June 14, 1996 was officially celebrated in San Francisco as Herb Caen Day. After a motorcade and parade ending at the Ferry Building, Caen was honored by "a pantheon of the city's movers, shakers, celebrities and historical figures" including television news legend Walter Cronkite. Noting that most of the city's present and former mayors were at liberty to attend, Caen quipped, "Obviously, the Grand Jury hasn't been doing its job."

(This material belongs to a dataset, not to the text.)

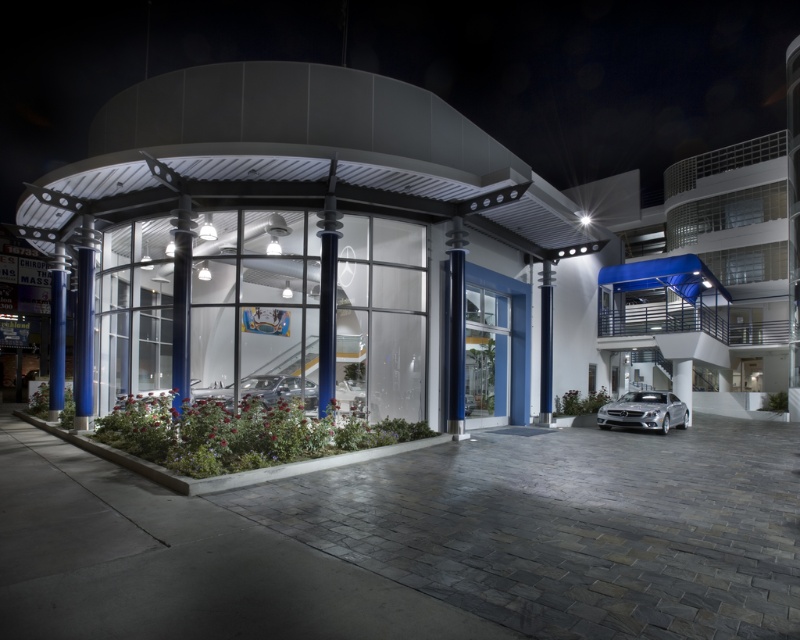 You are a delivery person trying to park a new car that is 5 meters long. The parking space available is next to the glassy white car at center and the silver metallic car at lower right. Based on their sizes, can you fit your car between them?

The glassy white car at center is bigger than the silver metallic car at lower right. Since the parking space is between them, the total available space depends on the distance between the two cars. However, without knowing the exact distance between them, it is impossible to determine if the 5 meter long car will fit. The size comparison alone does not provide enough information about the spacing between the cars.

You are standing outside the modern automotive showroom and want to take a photo of the glassy white car at center. Considering the distance, can you capture the entire car in your smartphone camera without moving closer? Assume your smartphone has a standard wide angle lens with a maximum field of view of 75 degrees.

Among other honors a promenade along the city's historic bayfront Embarcadero was christened "Herb Caen Way...". (Caen termed his work "three-dot journalism" for the ellipses separating his column's short items.) This was particularly appropriate given the recent demolition of an eyesore against which Caen had long campaigned: the elevated Embarcadero Freeway, built astride the Embarcadero forty years earlier and derided by Caen as "The Dambarcadero." A tribute to Caen was inserted in the Congressional Record.

Caen continued to write, though less frequently. He died February 1, 1997, survived by his fourth wife and a son from a previous marriage. His funeral at Grace Cathedral (broadcast live by the area's four network television affiliates) was followed by a candlelight procession to Aquatic Park, where Caen's will had provided for a fireworks display—climaxing with a pyrotechnic image of the manual typewriter he had long called his "Loyal Royal" (see image above).

"No other newspaper columnist ever has been so long synonymous with a specific place ... Part of his appeal seemed to lie in the endless bonhomie he projected," said his New York Times obituary, comparing him to Walter Winchell "but with the malice shorn off."

The Chronicle projected a one-fifth decline in subscriptions—surveys had shown that Caen was better-read than the front page. Fifteen years later reprints of Caen's columns remain a regular feature of the Chronicle.